Siamo in missione per conto di Dio

E' periodo in cui si sfornano libri, Pietro Vaghi,  Javier Martinez Brocalil mio (nostro), D'Avenia che ne prepara un altro...Speriamo vengano letti! E ora è di nuovo il turno di Pippo Corigliano con il suo quarto libro. Corigliano fa alcune riflessioni dando pienezza alla frase citazione "Siamo in missione per conto di Dio"del noto film dei Blues-brothers (pellicola amatissima dall'autore)"Non è possibile parlare del lavoro senza considerarlo in rapporto con le grandi domande di senso che si agitano nel cuore dell'uomo. Le risposte a queste domande caratterizzano il nostro stile di vita e, in particolare, il nostro modo di lavorare." In un mondo in cui l'ambizione e la competitività sembrano assurgere a valori supremi, e il lavoro è spesso considerato soltanto un mezzo per arricchirsi e fare carriera, la voce di Pippo Corigliano esce prepotentemente dal coro, suggerendo una chiave di lettura tanto inconsueta quanto profonda dell'attività professionale, un aspetto fondamentale nell'esistenza di ogni uomo: la vita ordinaria come scenario di una vita santa e il lavoro quotidiano come strada verso l'unione con Dio.
Esiste dunque un legame inscindibile tra le sfere della spiritualità e dell'agire pratico, un nesso che diventa evidente anche nell'atteggiamento con cui ciascuno di noi affronta le incombenze di ogni giorno: la capacità di svolgere con impegno e allegria i compiti che ci spettano, di ascoltare gli altri, di essere attenti ai loro bisogni dipende, sostiene Corigliano ispirandosi all'insegnamento di san Josemaría Escrivá, da ciò che abbiamo nel cuore e dalla consapevolezza che, con il nostro lavoro, stiamo collaborando alla grandiosa opera di Dio. Prenderne coscienza, coltivare la propria spiritualità, corroborarla con la preghiera e far sì che traspaia da ogni gesto è il primo, indispensabile passo verso quella «santità laica» di cui il mondo lamenta sempre più la mancanza.
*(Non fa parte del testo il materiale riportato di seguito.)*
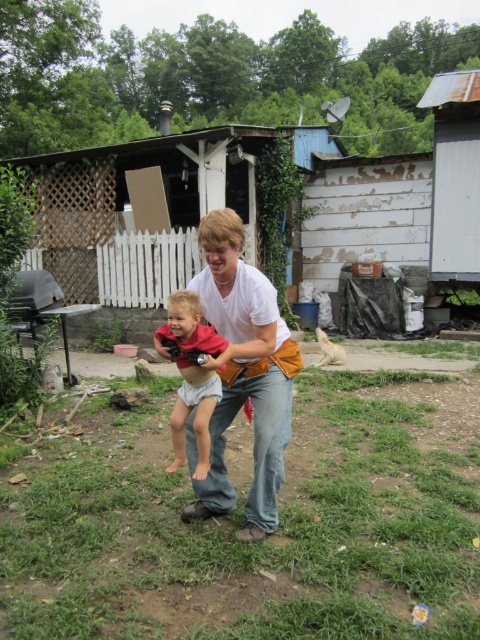 You are a photographer trying to capture a closeup of the white cotton shirt at center and the light gray cloth diaper at center. Which one should you focus on to ensure it appears clearer in the photo?

The white cotton shirt at center is closer to the viewer than the light gray cloth diaper at center, so focusing on it will ensure it appears clearer in the photo.

In the backyard scene, there is a man wearing a white cotton shirt at center and a child wearing a light gray cloth diaper at center. From the perspective of someone standing behind the man, which item is positioned to the left?

The light gray cloth diaper at center is to the left of the white cotton shirt at center from the observer standing behind the man.

Based on the coordinates provided, which object is located at point [244,374] in the image?

The white cotton shirt at center is located at point [244,374]. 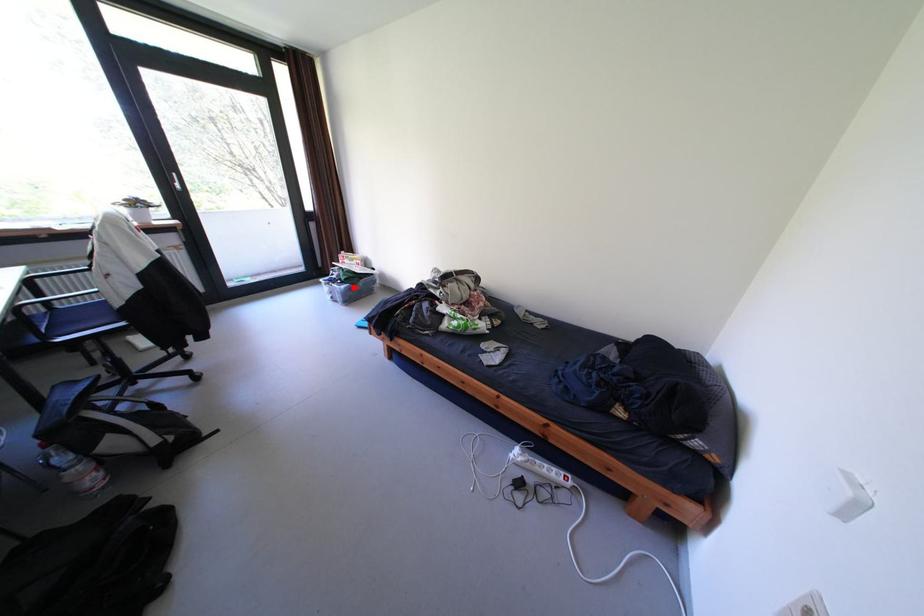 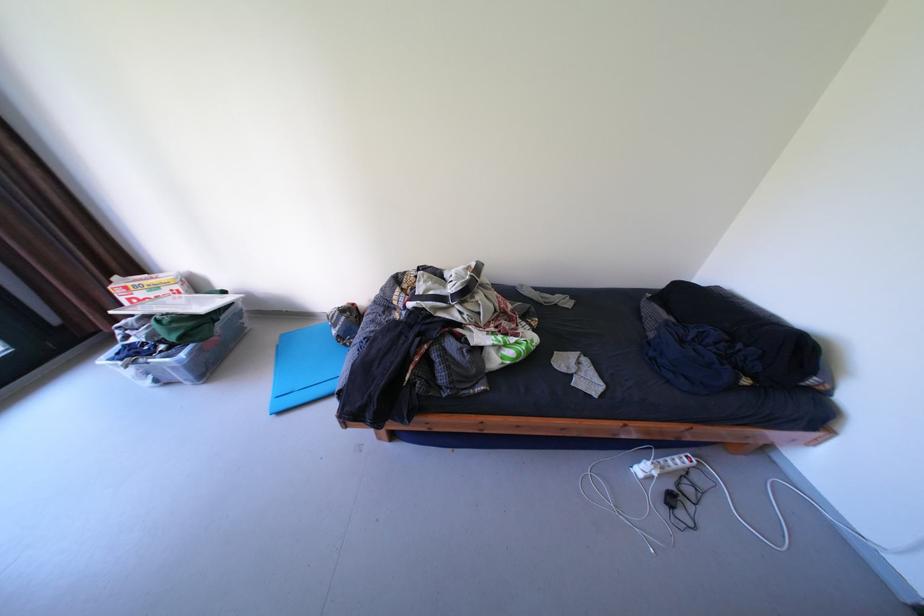 The point at the highlighted location is marked in the first image. Where is the corresponding point in the second image?

(193, 355) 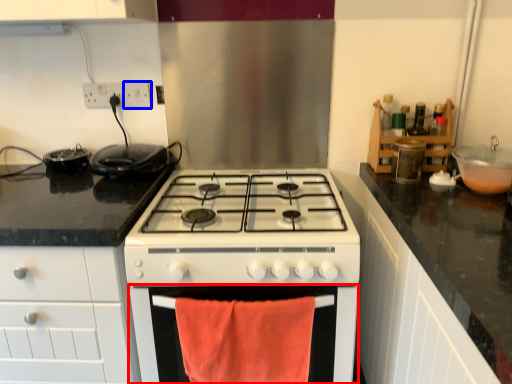 Question: Among these objects, which one is farthest to the camera, oven (highlighted by a red box) or electric outlet (highlighted by a blue box)?

Choices:
 (A) oven
 (B) electric outlet

Answer: (B) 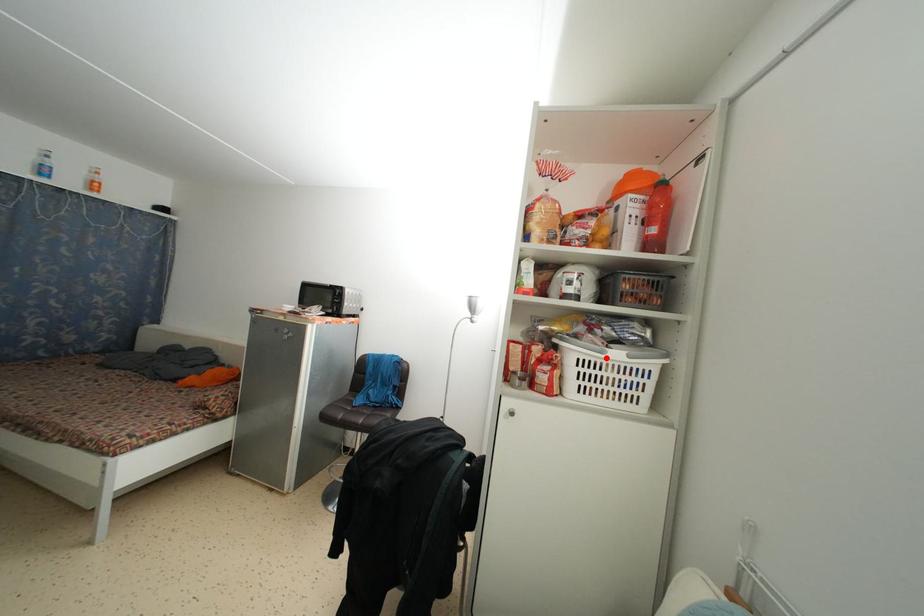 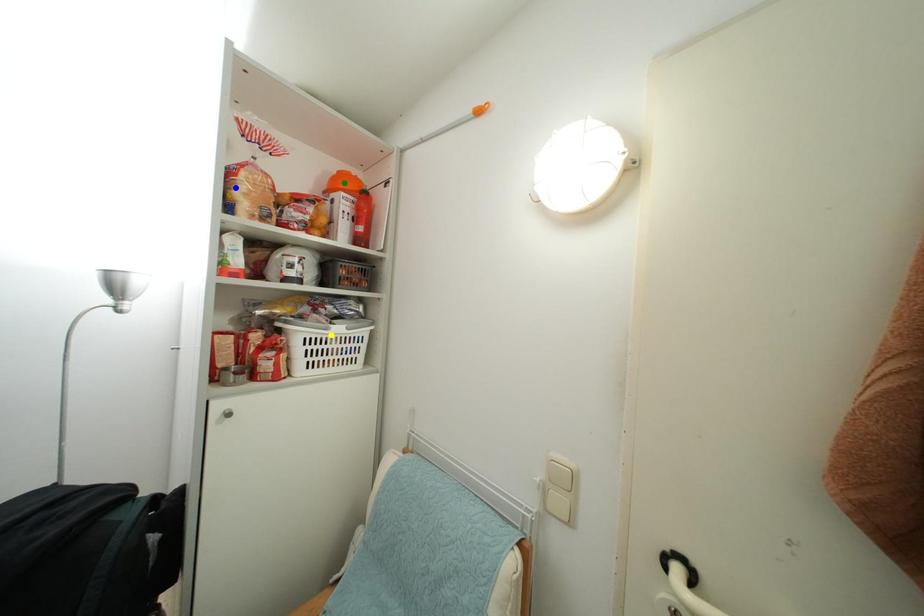 Question: I am providing you with two images of the same scene from different viewpoints. A red point is marked on the first image. You are given multiple points on the second image. Which mark in image 2 goes with the point in image 1?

L'obiettivo è arduo ma non irraggiungibile, come dimostra l'esperienza di molte persone di successo che l'autore ha conosciuto e frequentato e di cui tratteggia il profilo interiore in una prospettiva nuova e per tanti versi sorprendente. Il coraggio e la cultura di Ettore Bernabei, la creatività e la sensibilità umana di Leonardo Mondadori, la lealtà e l'acume di Indro Montanelli, il senso morale e il contatto con la natura di Susanna Tamaro, la ricchezza poetica di Alessandro D'Avenia, il buon umore e l'intelligenza di Costanza Miriano, la raffinata ricerca del bello di Paola Grossi Gondi – ma anche l'umiltà, la tenacia e la pazienza dei tanti che vivono la loro fede al di fuori della luce dei riflettori – sono la prova di come l'amore e la dedizione possano aiutare a «santificare il lavoro», a «santificarsi nel lavoro» e a «santificare gli altri con il proprio lavoro».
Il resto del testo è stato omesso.